Vaccines and other treatments for your baby:

  • Erythromycin Eye Ointment – Per CT state law, we give this appropriate dosage of antibiotics to all babies up until the end of the first hour in the delivery room to prevent the transmission of gonorrhea and/or chlamydia. Possible effects include slight redness and puffy eyelids. If you’re allergic to erythromycin, your baby may still get the antibiotic 
  • Hepatitis B – The American Academy of Pediatrics recommends that all newborns get the first dose of Hepatitis B vaccine within the first 24 hours of life, and then go on to complete a 3-dose series
  • Vaccines and Testing for Moms – Our Infectious Disease department strongly recommends the following vaccines: Tdap, Influenza and Rubella. Your complete blood count will also be taken, as well as RPR, a state-required screening test for syphilis 
  • Vitamin K Injection – We highly recommend your baby get this injection. It will protect your baby from getting a severe, potentially fatal bleeding disorder that can develop in the newborn period. Maternal vitamin K supplementation and breastfeeding is not enough

Please note: If you don't want your baby to have any of these shots or treatments, we encourage you to contact your pediatrician before delivery and then let the nursery know when your baby is admitted. In some instances, you may be required to sign a refusal form. 

Umbilical Cord Cutting and Circumcision

Cutting your baby’s umbilical cord does not cause any pain whatsoever. Either your obstetrician or a labor and delivery nurse will ask you if you'd like to participate in cutting the cord unless you're having a cesarean birth.
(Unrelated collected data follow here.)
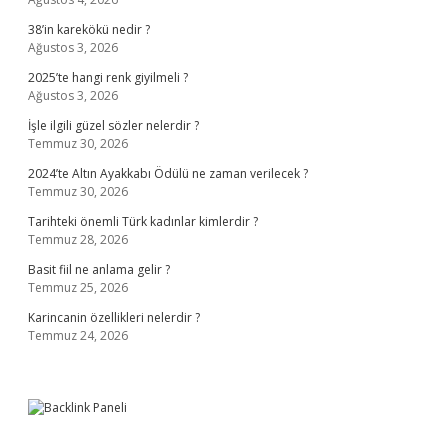
38’in karekökü nedir ?
Ağustos 3, 2026
2025’te hangi renk giyilmeli ?
Ağustos 3, 2026
İşle ilgili güzel sözler nelerdir ?
Temmuz 30, 2026
2024’te Altın Ayakkabı Ödülü ne zaman verilecek ?
Temmuz 30, 2026
Tarihteki önemli Türk kadınlar kimlerdir ?
Temmuz 28, 2026
Basit fiil ne anlama gelir ?
Temmuz 25, 2026
Karincanin özellikleri nelerdir ?
Temmuz 24, 2026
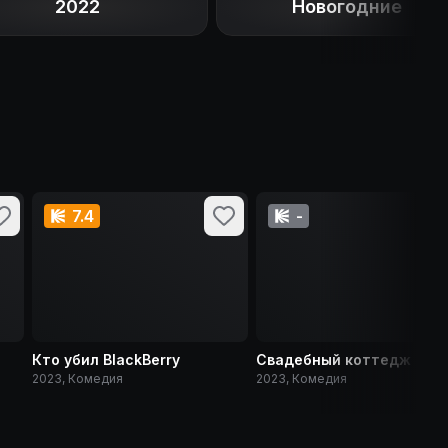
2022
Новогодние
7.4
-
Кто убил BlackBerry
Свадебный коттедж
2023, Комедия
2023, Комедия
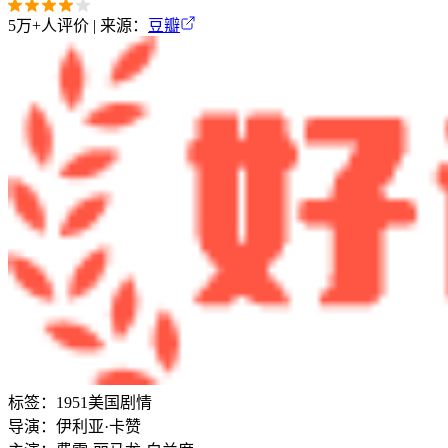
5万+
人评价 | 来源：
豆瓣
标签：
1951
美国
剧情
导演：
伊利亚·卡赞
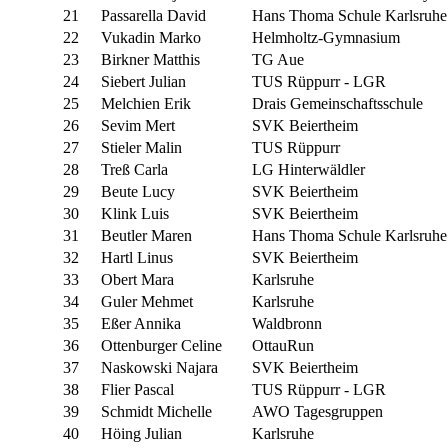
21
Passarella David
Hans Thoma Schule Karlsruhe
22
Vukadin Marko
Helmholtz-Gymnasium
23
Birkner Matthis
TG Aue
24
Siebert Julian
TUS Rüppurr - LGR
25
Melchien Erik
Drais Gemeinschaftsschule
26
Sevim Mert
SVK Beiertheim
27
Stieler Malin
TUS Rüppurr
28
Treß Carla
LG Hinterwäldler
29
Beute Lucy
SVK Beiertheim
30
Klink Luis
SVK Beiertheim
31
Beutler Maren
Hans Thoma Schule Karlsruhe
32
Hartl Linus
SVK Beiertheim
33
Obert Mara
Karlsruhe
34
Guler Mehmet
Karlsruhe
35
Eßer Annika
Waldbronn
36
Ottenburger Celine
OttauRun
37
Naskowski Najara
SVK Beiertheim
38
Flier Pascal
TUS Rüppurr - LGR
39
Schmidt Michelle
AWO Tagesgruppen
40
Höing Julian
Karlsruhe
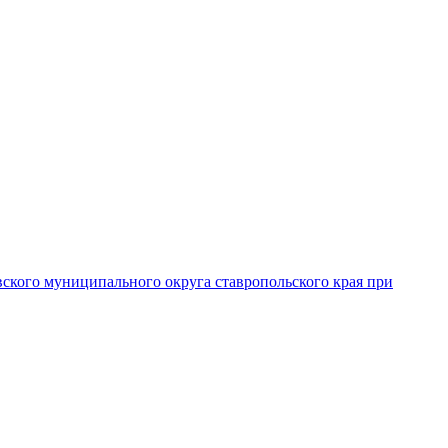
вского муниципального округа ставропольского края при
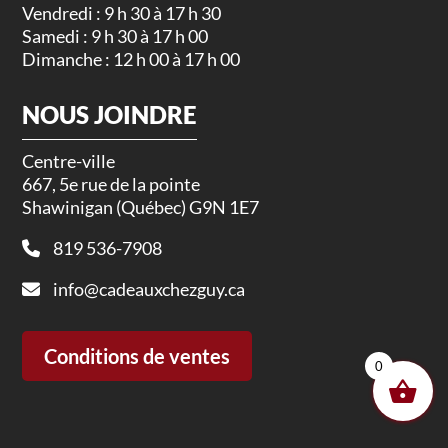
Vendredi : 9 h 30 à 17 h 30
Samedi : 9 h 30 à 17 h 00
Dimanche : 12 h 00 à 17 h 00
NOUS JOINDRE
Centre-ville
667, 5e rue de la pointe
Shawinigan (Québec) G9N 1E7
819 536-7908
info@cadeauxchezguy.ca
Conditions de ventes
0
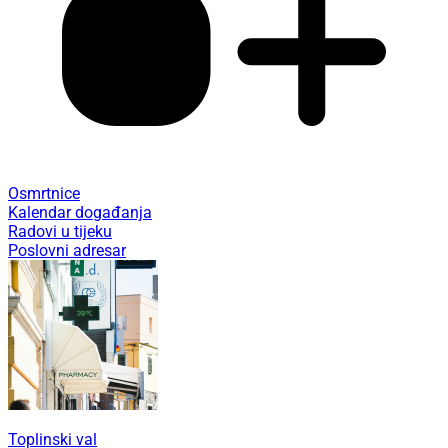
Osmrtnice
Kalendar događanja
Radovi u tijeku
Poslovni adresar
Toplinski val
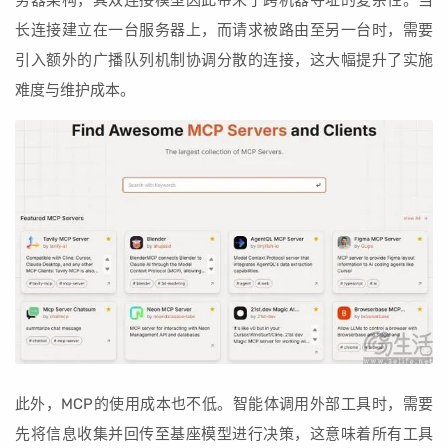
长连接建立在一台服务器上，而请求被路由至另一台时，需要
引入额外的广播队列机制协调分散的连接，这大幅提升了实施
难度与维护成本。
此外，MCP的使用成本也不低。智能体调用外部工具时，需要
先将信息收集并回传至基座模型进行决策，这意味着所有工具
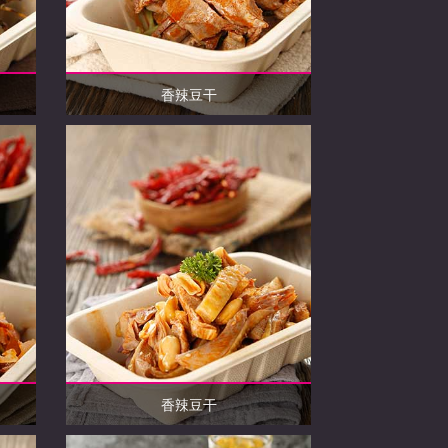
香辣豆干
香辣豆干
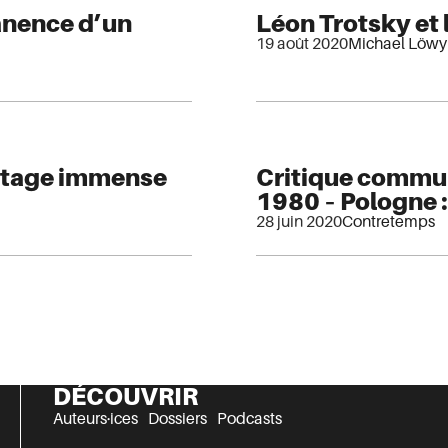
anence d’un
Léon Trotsky et 
19 août 2020
Michael Löwy
éritage immense
Critique commun
1980 – Pologne :
28 juin 2020
Contretemps
DÉCOUVRIR
Auteurs·ices
Dossiers
Podcasts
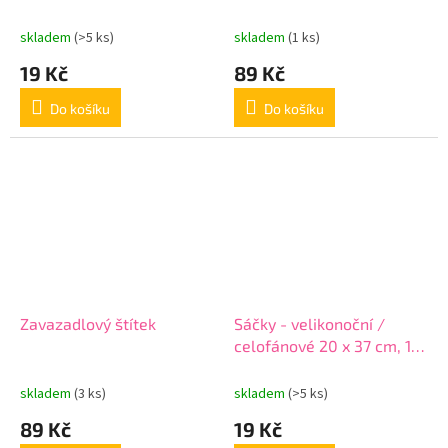
skladem
(>5 ks)
skladem
(1 ks)
19 Kč
89 Kč
Do košíku
Do košíku
Zavazadlový štítek
Sáčky - velikonoční /
celofánové 20 x 37 cm, 1
ks
skladem
(3 ks)
skladem
(>5 ks)
89 Kč
19 Kč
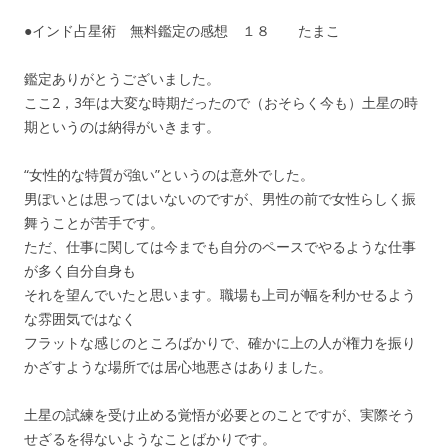
●インド占星術 無料鑑定の感想 １８ たまこ
鑑定ありがとうございました。
ここ2，3年は大変な時期だったので（おそらく今も）土星の時
期というのは納得がいきます。
“女性的な特質が強い”というのは意外でした。
男ぽいとは思ってはいないのですが、男性の前で女性らしく振
舞うことが苦手です。
ただ、仕事に関しては今までも自分のペースでやるような仕事
が多く自分自身も
それを望んでいたと思います。職場も上司が幅を利かせるよう
な雰囲気ではなく
フラットな感じのところばかりで、確かに上の人が権力を振り
かざすような場所では居心地悪さはありました。
土星の試練を受け止める覚悟が必要とのことですが、実際そう
せざるを得ないようなことばかりです。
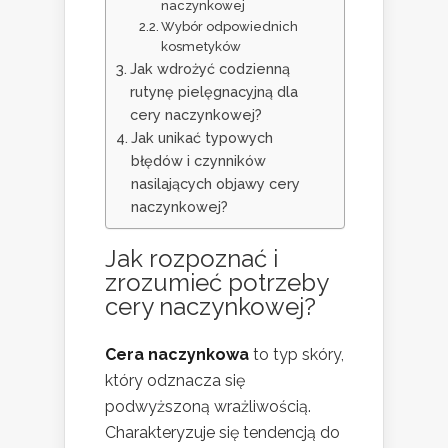
naczynkowej
Wybór odpowiednich
kosmetyków
Jak wdrożyć codzienną
rutynę pielęgnacyjną dla
cery naczynkowej?
Jak unikać typowych
błędów i czynników
nasilających objawy cery
naczynkowej?
Jak rozpoznać i
zrozumieć potrzeby
cery naczynkowej
?
Cera naczynkowa
to typ skóry,
który odznacza się
podwyższoną wrażliwością.
Charakteryzuje się tendencją do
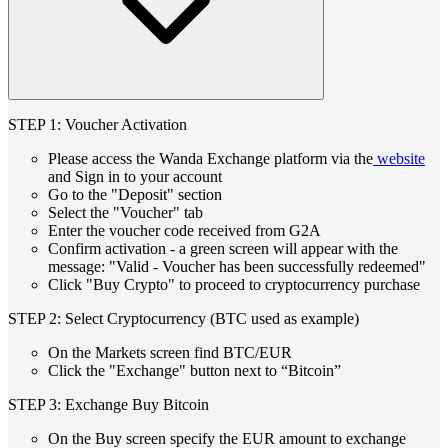
STEP 1: Voucher Activation
Please access the Wanda Exchange platform via the
website
and Sign in to your account
Go to the "Deposit" section
Select the "Voucher" tab
Enter the voucher code received from G2A
Confirm activation - a green screen will appear with the
message: "Valid - Voucher has been successfully redeemed"
Click "Buy Crypto" to proceed to cryptocurrency purchase
STEP 2: Select Cryptocurrency (BTC used as example)
On the Markets screen find BTC/EUR
Click the "Exchange" button next to “Bitcoin”
STEP 3: Exchange Buy Bitcoin
On the Buy screen specify the EUR amount to exchange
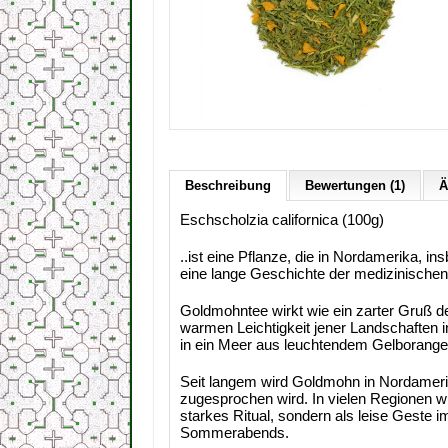
Beschreibung
Bewertungen (1)
Ä
Eschscholzia californica (100g)
..ist eine Pflanze, die in Nordamerika, in
eine lange Geschichte der medizinischen 
Goldmohntee wirkt wie ein zarter Gruß de
warmen Leichtigkeit jener Landschaften i
in ein Meer aus leuchtendem Gelborange 
Seit langem wird Goldmohn in Nordamerik
zugesprochen wird. In vielen Regionen w
starkes Ritual, sondern als leise Geste
Sommerabends.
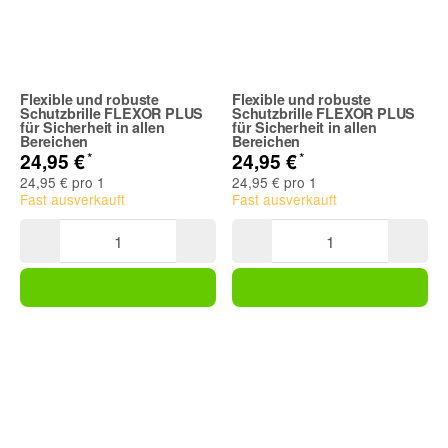
Flexible und robuste
Flexible und robuste
Schutzbrille FLEXOR PLUS
Schutzbrille FLEXOR PLUS
für Sicherheit in allen
für Sicherheit in allen
Bereichen
Bereichen
*
*
24,95 €
24,95 €
24,95 € pro 1
24,95 € pro 1
Fast ausverkauft
Fast ausverkauft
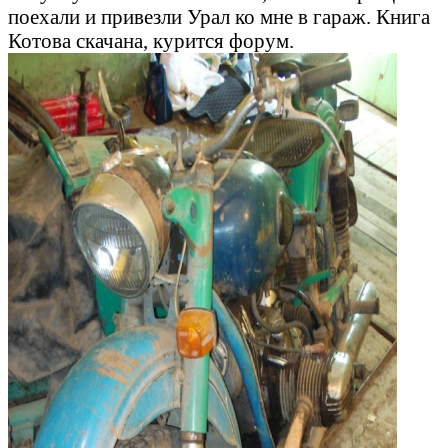
поехали и привезли Урал ко мне в гараж. Книга
Котова скачана, курится форум.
Our standard practice is to cut the umbilical cord one minute after birth to allow more blood from the placenta to reach your baby. If your baby requires emergency treatment immediately, we may not be able to delay cutting the cord.

We perform circumcisions in both our nursery and in the NICU. A pediatrician will discuss the risks and benefits of circumcision. Should you choose to circumcise your child, you'll need to sign a consent form. Circumcision can be painful at first, but studies have shown that your baby's pain can be lessened by swaddling his or her upper body, giving him or her a pacifier with sugar water, or by administering an injection of numbing medication.